Do you have concerning swelling in your legs? You may have venous stasis
A patient of mine came in last week suffering from swelling and pain in his legs. He was suffering from a problem that is becoming more common – pooling of blood in his legs causing unsightly enlarged veins.
To understand how vein problems develop you need a rudimentary understanding of the anatomy and physiology of the vascular system. Fresh blood that contains oxygen and nutrients is pumped from the heart to the legs via arteries. The blood then moves through very tiny blood vessels called capillaries where the oxygen and nutrients move out of the blood into the surrounding tissues. Waste products and carbon dioxide then move from the tissues into the capillaries and then into veins for the trip back up to the heart and eventually to the lungs, liver and kidneys where the waste products are removed from the body.
Venous blood has a hard time moving against gravity from the legs to the heart (unless you stand on your head). To get around this problem, the body utilizes two nifty mechanisms. The first is the contractions of the muscles in the legs that push the blood upward like squeezing toothpaste out of a tube. The second is one-way valves that prevent venous blood from moving back down toward the feet.
When you understand how the physiology of venous blood flow works, it makes it easier to understand how things can go awry. Gravity is the major obstacle to overcome. People who stand all day long are battling the force of gravity as it constantly pulls the blood back toward the feet. This is why our feet tend to swell as the day progresses. Obese individuals are more likely to develop problems since their weight puts additional force on the blood in their veins causing even more downward pressure and swelling.
People who are inactive also tend to have more problems.
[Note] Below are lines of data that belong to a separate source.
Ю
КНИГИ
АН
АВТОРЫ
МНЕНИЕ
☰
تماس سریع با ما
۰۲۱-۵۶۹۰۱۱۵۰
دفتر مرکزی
Since they are not walking around, they don’t receive the benefit of muscular contractions to squeeze the blood upward.
Gravity causes our veins to enlarge as we age. When this occurs, the valves in the veins no longer meet to stop the downward flow and they become leaky (see diagram). This results in more blood pooling in the leg veins causing more dilation and more leaking – a vicious cycle leading to unsightly varicose veins.
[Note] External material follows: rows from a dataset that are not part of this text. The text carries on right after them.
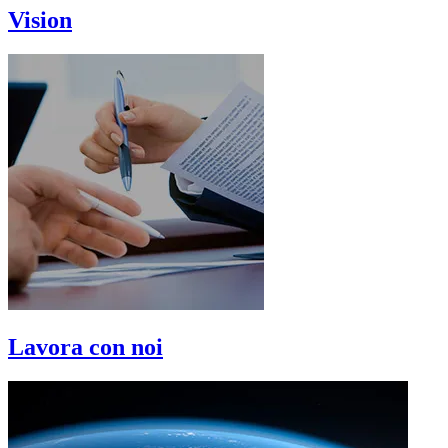
Vision
Lavora con noi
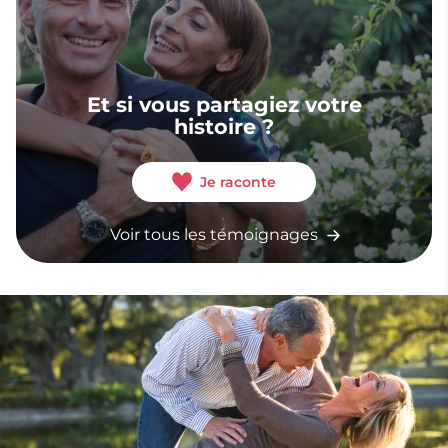
Et si vous partagiez votre
histoire ?
Je raconte
Voir tous les témoignages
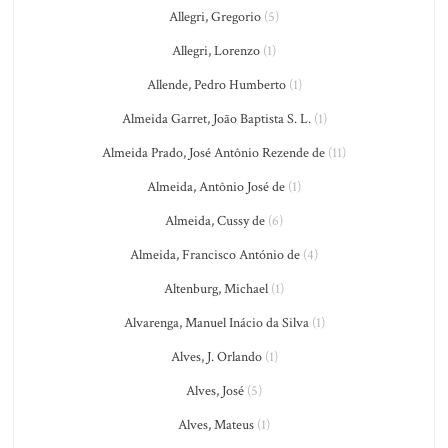
Allegri, Gregorio
(5)
Allegri, Lorenzo
(1)
Allende, Pedro Humberto
(1)
Almeida Garret, João Baptista S. L.
(1)
Almeida Prado, José Antônio Rezende de
(11)
Almeida, Antônio José de
(1)
Almeida, Cussy de
(6)
Almeida, Francisco António de
(4)
Altenburg, Michael
(1)
Alvarenga, Manuel Inácio da Silva
(1)
Alves, J. Orlando
(1)
Alves, José
(5)
Alves, Mateus
(1)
Pooling of blood in the legs is called venous stasis. The blood can’t move upward to have the waste products removed and the leg tissues, especially the skin, become unhealthy and start to break down. This can lead to rashes and itching called “stasis dermatitis” as well as ulcer formation and infections that can sometimes be very serious.
Treatment of venous stasis can be very difficult depending on the how advanced the problem is at the time a patient presents to a medical provider. Sometimes the dilated veins need to be tied off or surgically removed. Some veins can be closed by injecting them with solutions to scar them closed.
Less severe cases of venous stasis can usually be treated with compression stockings and elevating the feet above the level of the heart. The stockings provide a compressive force to counteract gravity. People who have developed rashes and ulcers may need to have medicated dressings. Response to treatment can be slow and may require referral to a specialized wound care center. Serious infections may require antibiotics and surgery. Diuretics (water pills) are not very effective at treating the root cause.
The best way to treat venous stasis is to prevent it in the first place. People who spend a lot of time on their feet or take long trips in planes, trains or automobiles should walk frequently or do calf pumps or toe raises to help pump the blood out of the legs. They should also consider elevating the legs above the level of their chest on their breaks and after work. If they can’t walk, they should wear compression stockings during their work shift. Good hydration is very important to keep the blood from becoming too thick that may lead to blood clot formation.
Obese people with venous stasis must work hard on weight loss in addition to the prevention strategies above. I would be remiss if I did not mention that smoking also greatly increases the risk for developing vein deterioration and slows healing. It also greatly increases the risk for tissue breakdown, ulcer formation due to decreased oxygen delivery, and promotes the formation of blood clots.